BRIEF =>
Copy the data from the line that contains "contact@nobleknight.com" to its last line, exactly, including both of those lines and leaving out everything before.

INFORMATION SUPPLIED =>
========

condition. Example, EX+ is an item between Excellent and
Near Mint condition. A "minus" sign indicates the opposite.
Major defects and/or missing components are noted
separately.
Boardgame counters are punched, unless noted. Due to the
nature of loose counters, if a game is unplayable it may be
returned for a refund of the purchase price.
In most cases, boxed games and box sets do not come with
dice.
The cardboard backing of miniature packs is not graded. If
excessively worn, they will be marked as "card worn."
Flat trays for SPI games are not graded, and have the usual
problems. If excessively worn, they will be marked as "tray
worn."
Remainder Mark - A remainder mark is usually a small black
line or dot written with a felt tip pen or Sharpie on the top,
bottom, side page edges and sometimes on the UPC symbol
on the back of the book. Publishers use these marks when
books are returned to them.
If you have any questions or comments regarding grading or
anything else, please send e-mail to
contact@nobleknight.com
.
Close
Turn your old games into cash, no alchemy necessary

========

TASK RESULT =>
contact@nobleknight.com
.
Close
Turn your old games into cash, no alchemy necessary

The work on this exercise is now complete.